» **Instructions for the task**
Where does "Rotronic" appear in the data? Return each line that holds it.

>>>

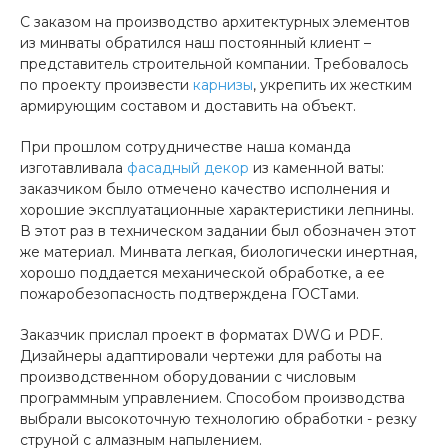
С заказом на производство архитектурных элементов
из минваты обратился наш постоянный клиент –
представитель строительной компании. Требовалось
по проекту произвести
карнизы
, укрепить их жестким
армирующим составом и доставить на объект.
При прошлом сотрудничестве наша команда
изготавливала
фасадный декор
из каменной ваты:
заказчиком было отмечено качество исполнения и
хорошие эксплуатационные характеристики лепнины.
В этот раз в техническом задании был обозначен этот
же материал. Минвата легкая, биологически инертная,
хорошо поддается механической обработке, а ее
пожаробезопасность подтверждена ГОСТами.
Заказчик прислал проект в форматах DWG и PDF.
Дизайнеры адаптировали чертежи для работы на
производственном оборудовании с числовым
программным управлением. Способом производства
выбрали высокоточную технологию обработки - резку
струной с алмазным напылением.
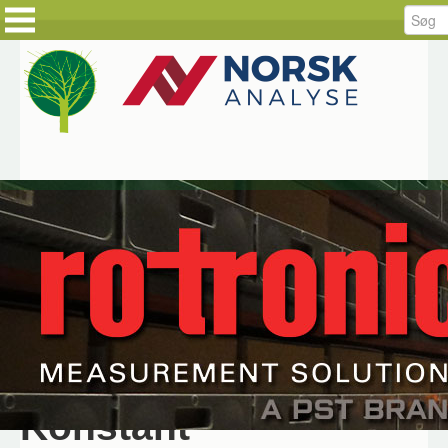
FORSIDE
FORSIDE
PRODUKTER
KUNDEHISTORIER
LØSNINGER
HOLD DIG AJOUR
SERVICE
BESTIL DINE VARER
RÅDGIVNING
BESTIL SERVICE
DOWNLOAD
JOB HOS CKE
OM CKE
KONTAKT OS
Hjem
Produkter
Rotronic
Rotronic Monitoring
System RMS
Rotronic Monitoring System (RMS)
Konstant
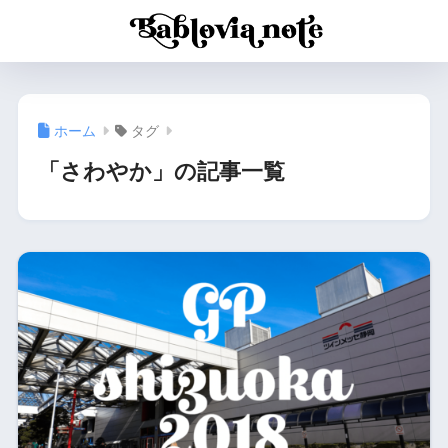
ホーム
タグ
「さわやか」の記事一覧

<<<

» **Task result**
Rotronic
Rotronic Monitoring
Rotronic Monitoring System (RMS)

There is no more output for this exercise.